= Task statement =
When you copy from the entries that follow, take only the lines from the one with "BUILT BY BDIGITAL (113, 1437)" down to the one with "Смотреть все видео (299, 1898)", keeping both ends and dropping every picture.

--------------------------------

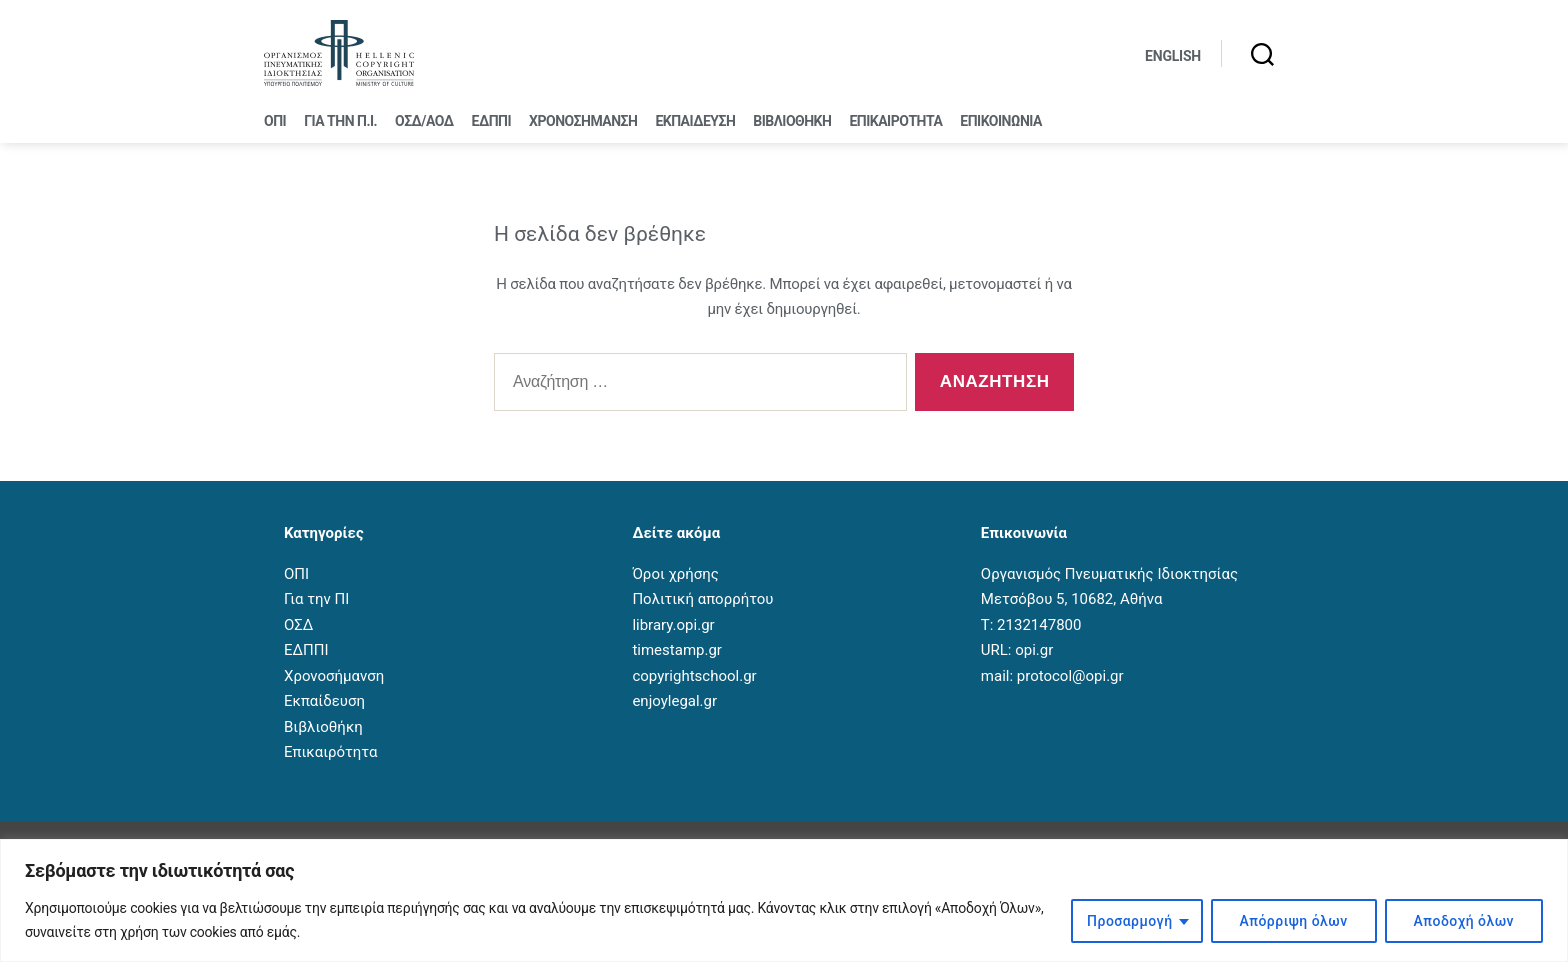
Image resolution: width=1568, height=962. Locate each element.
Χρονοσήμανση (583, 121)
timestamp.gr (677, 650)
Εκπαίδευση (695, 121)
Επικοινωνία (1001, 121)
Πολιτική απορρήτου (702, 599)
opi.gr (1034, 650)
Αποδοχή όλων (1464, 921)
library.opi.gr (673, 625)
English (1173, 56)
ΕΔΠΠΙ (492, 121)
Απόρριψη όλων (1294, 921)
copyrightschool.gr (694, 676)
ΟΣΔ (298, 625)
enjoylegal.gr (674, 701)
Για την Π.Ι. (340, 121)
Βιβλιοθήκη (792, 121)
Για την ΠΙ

--------------------------------

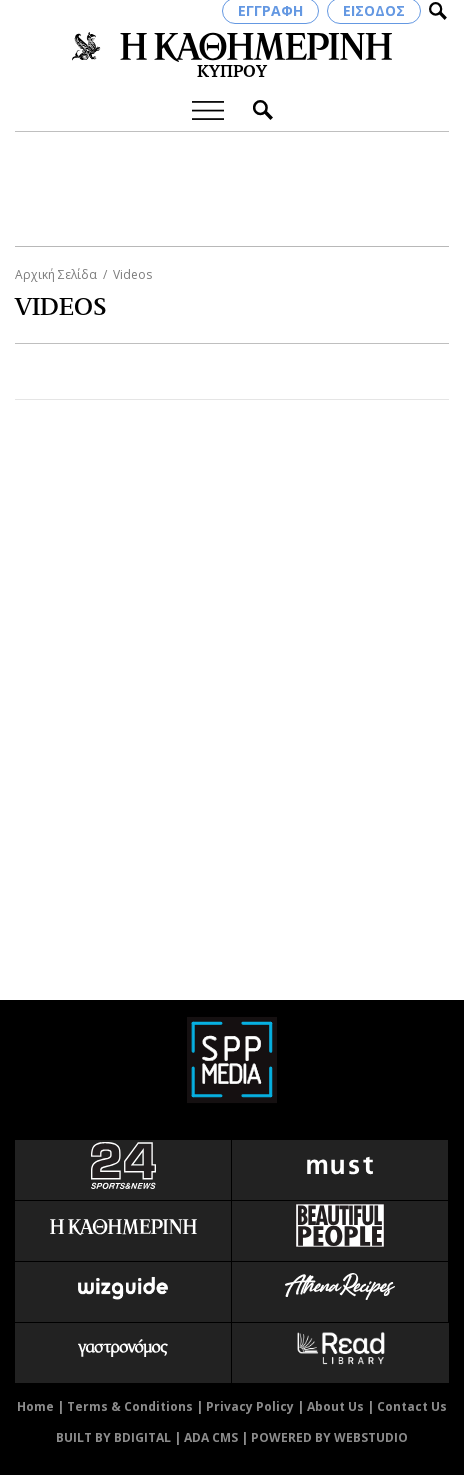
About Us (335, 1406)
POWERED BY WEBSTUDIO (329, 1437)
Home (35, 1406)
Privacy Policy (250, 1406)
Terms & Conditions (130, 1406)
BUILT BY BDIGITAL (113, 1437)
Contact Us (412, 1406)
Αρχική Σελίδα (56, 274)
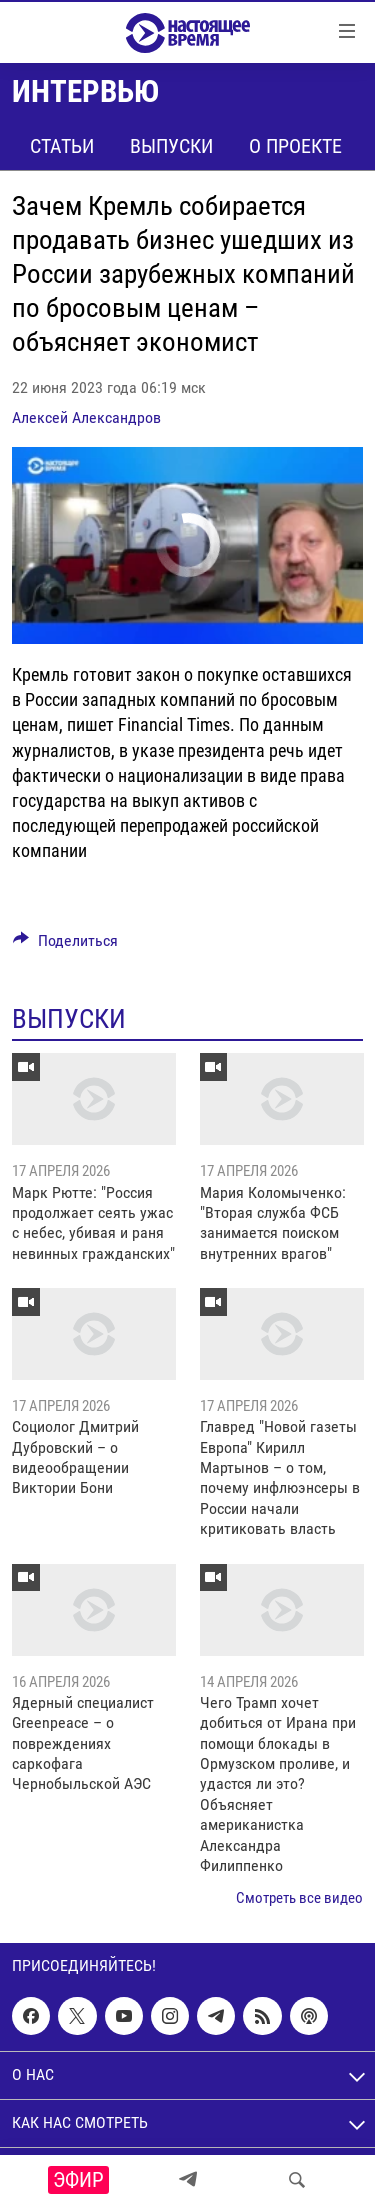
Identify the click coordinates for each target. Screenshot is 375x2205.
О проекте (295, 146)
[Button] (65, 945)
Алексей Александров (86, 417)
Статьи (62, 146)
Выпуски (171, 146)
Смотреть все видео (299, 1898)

--------------------------------

= Answer to the exercise =
BUILT BY BDIGITAL (113, 1437)
Contact Us (412, 1406)
Αρχική Σελίδα (56, 274)
Identify the click coordinates for each target. Screenshot is 375x2205.
О проекте (295, 146)
[Button] (65, 945)
Алексей Александров (86, 417)
Статьи (62, 146)
Выпуски (171, 146)
Смотреть все видео (299, 1898)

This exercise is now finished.